FW de Klerk Foundation
- Named after: F. W. de Klerk
- Formation: 1999; 27 years ago
- Founder: F. W. de Klerk
- Type: Foundation
- Headquarters: Zeezicht Building, Tygerberg Park, 163 Uys Krige Drive, Plattekloof, Cape Town, 7500, South Africa
- Location: Cape Town, Western Cape;
- Affiliations: Nonpartisan
- Website: fwdeklerk.org

= FW de Klerk Foundation =

The FW de Klerk Foundation is a nonpartisan organisation that was established in 1999 by former South African president Frederik Willem de Klerk.

It engages in activities related to "multi-community" countries and aims to support and nurture South Africa's democracy. The Foundation's principles are aligned with the South African constitution, multi-party democracy, and free-market economics. Its proposed objectives include supporting and promoting the constitution, fostering unity in diversity, aiding charities for disabled and disadvantaged children, and providing information on de Klerk's presidency.

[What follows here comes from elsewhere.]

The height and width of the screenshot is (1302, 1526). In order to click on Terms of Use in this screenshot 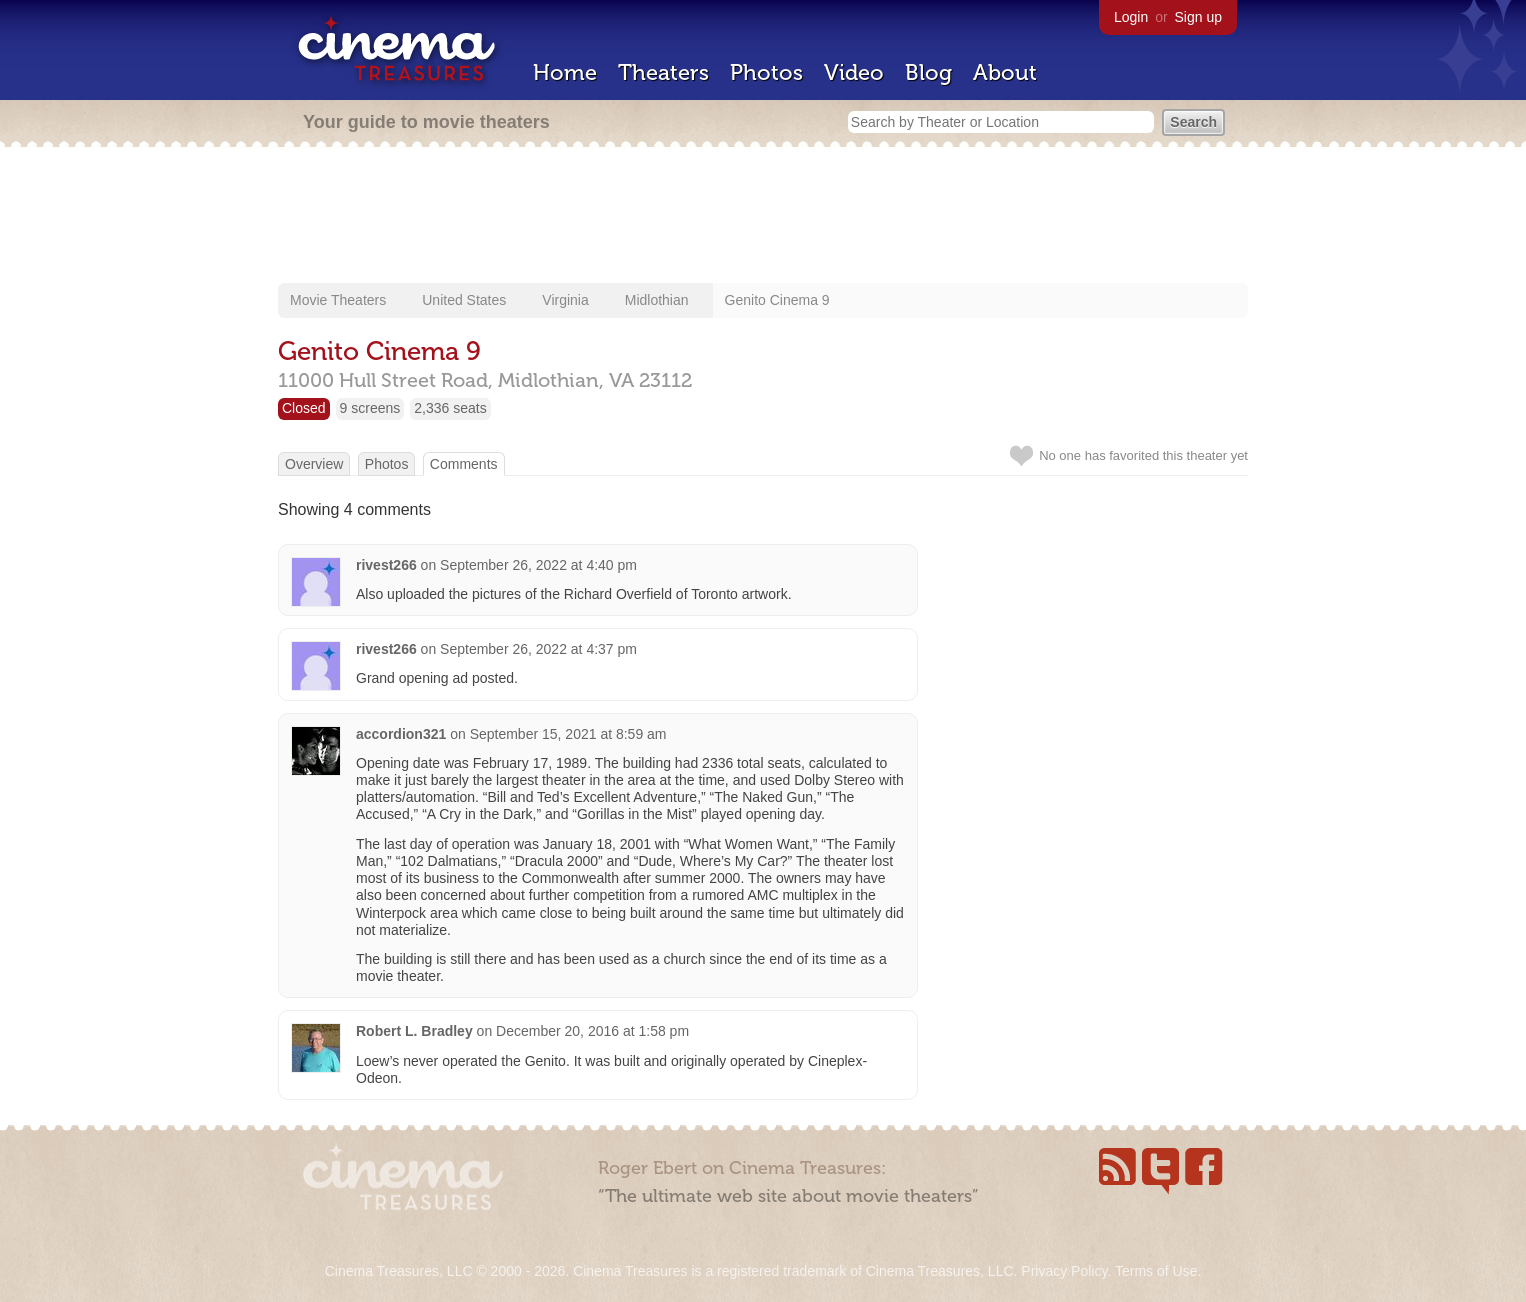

Dr Theuns Eloff was the Executive Director of the Foundation from 1 July 2016. He was succeeded by the current Chairman, Dave Steward. The Foundation was involved in 2006 in the resolution of tensions concerning a directive by the Police Commissioner in the Western Cape Province that English be the sole language medium for police documentation even in primarily non-English speaking areas of the Province.

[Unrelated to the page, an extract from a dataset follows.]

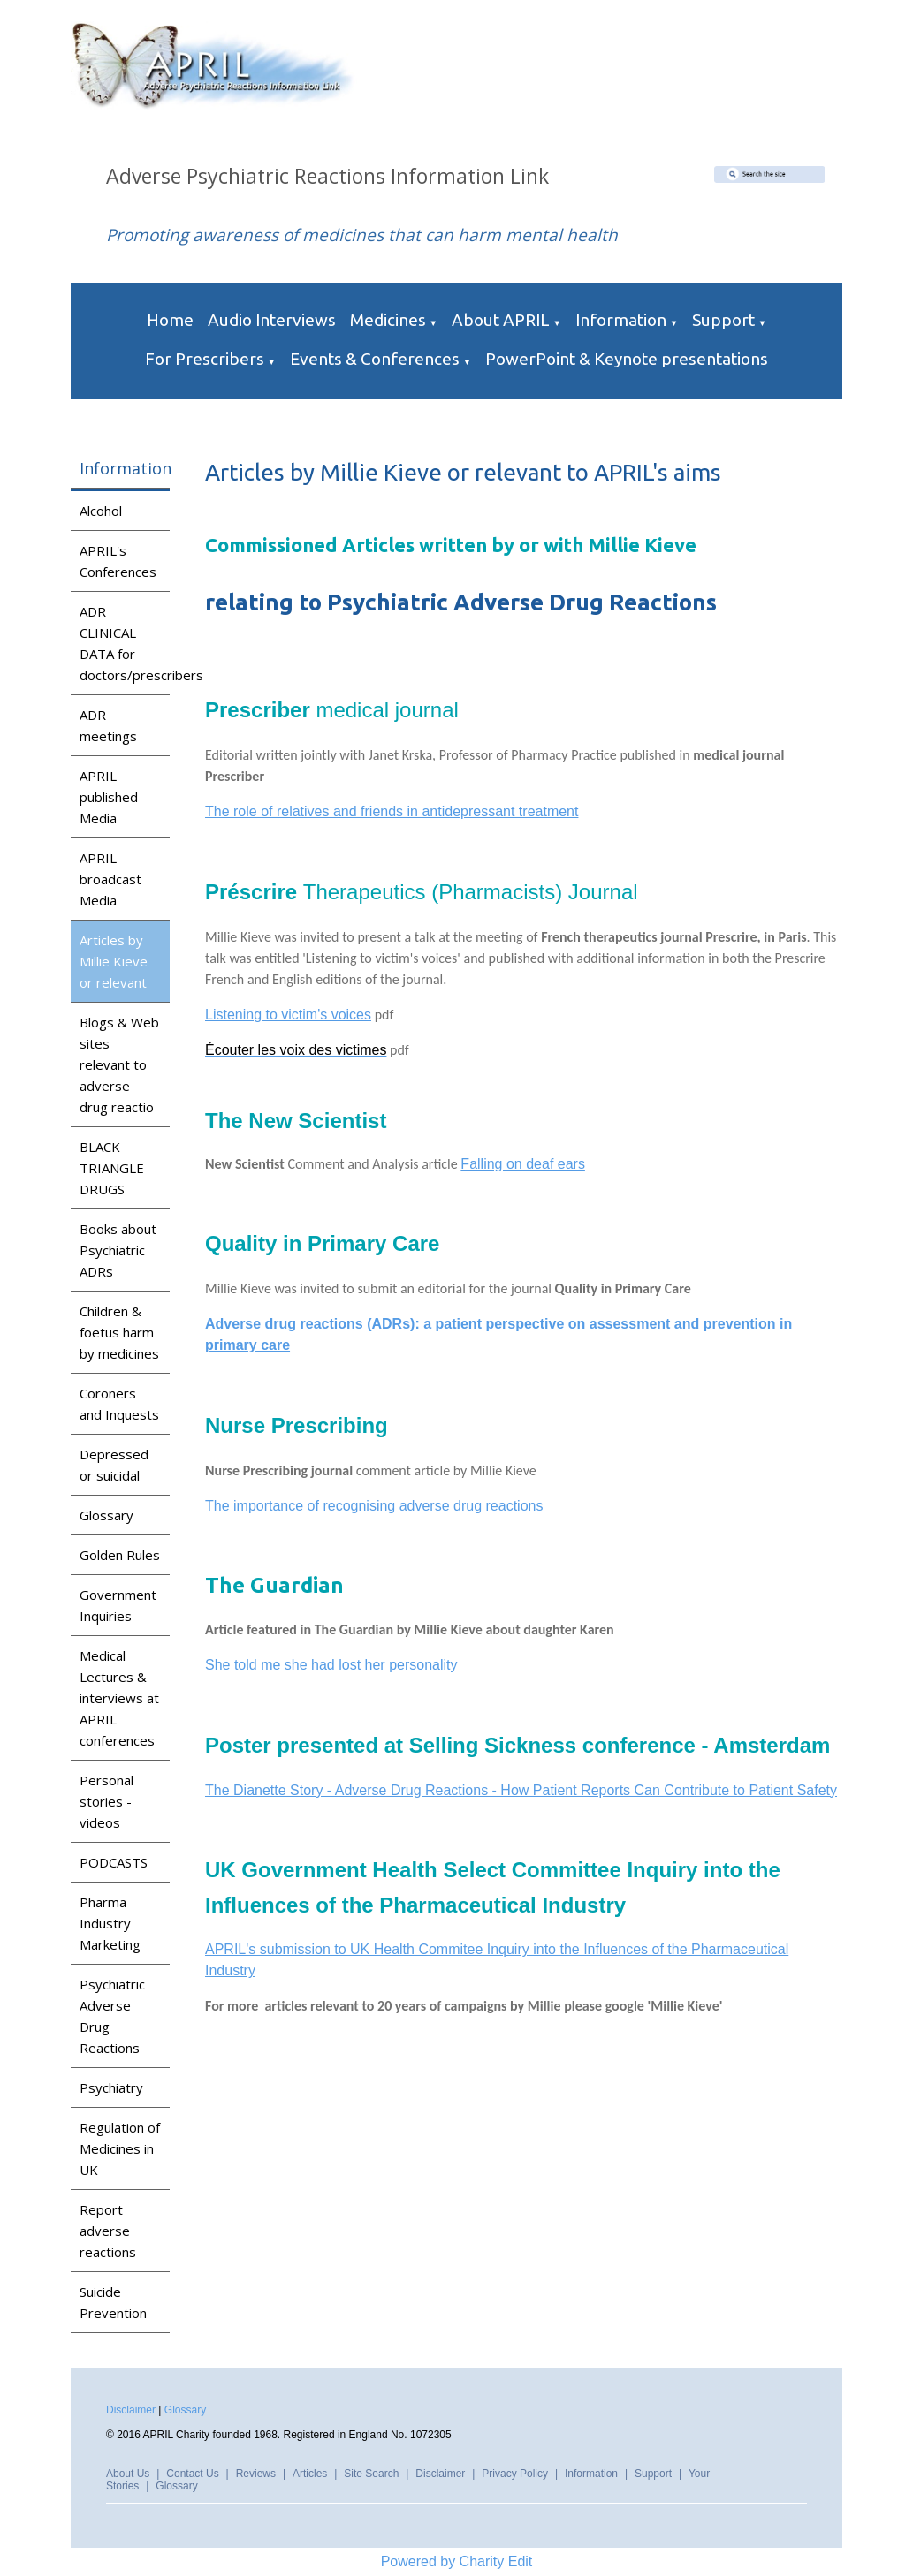 The image size is (913, 2576). I want to click on Golden Rules, so click(120, 1555).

The Foundation also incorporates the Centre for Constitutional Rights (CFCR). The CFCR seeks to promote the values, rights and principles of the Constitution, to monitor developments including policy and draft legislation that might affect the Constitution and the values, rights or principles provided therein, to inform people and organisations of their constitutional rights and to assist them in claiming their rights. The CFCR is headed by Phephelaphi Dube (as of 1 May 2016) as Director of the CFCR and advised by an eminent group of constitutional experts under the patronage of the Honourable Justice Ian Farlam , retired judge of the Supreme Court of Appeal.